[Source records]
-----

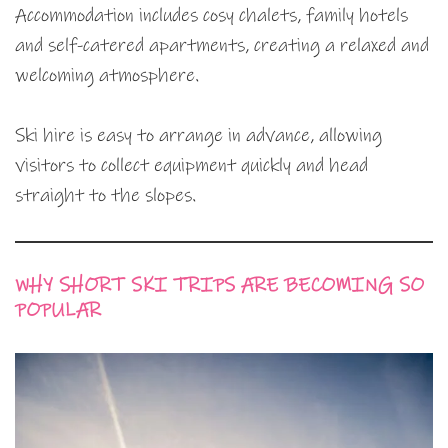
Accommodation includes cosy chalets, family hotels
and self-catered apartments, creating a relaxed and
welcoming atmosphere.
Ski hire is easy to arrange in advance, allowing
visitors to collect equipment quickly and head
straight to the slopes.
WHY SHORT SKI TRIPS ARE BECOMING SO
POPULAR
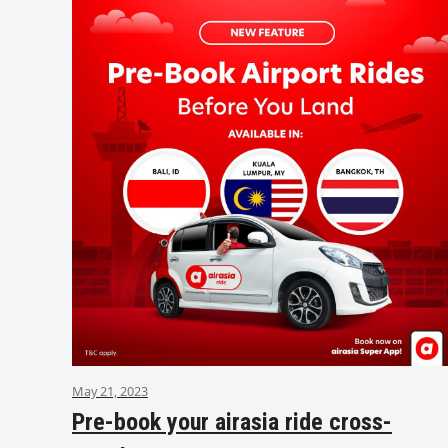
May 21, 2023
Pre-book your airasia ride cross-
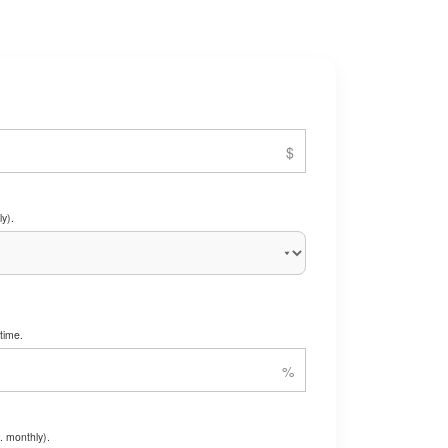
y).
time.
. monthly).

-----

- Assignment
Output each of the lines above exactly, apart from the images.

- Answer for this exercise
Accommodation includes cosy chalets, family hotels
and self-catered apartments, creating a relaxed and
welcoming atmosphere.
Ski hire is easy to arrange in advance, allowing
visitors to collect equipment quickly and head
straight to the slopes.
WHY SHORT SKI TRIPS ARE BECOMING SO
POPULAR
May 21, 2023
Pre-book your airasia ride cross-
y).
time.
. monthly).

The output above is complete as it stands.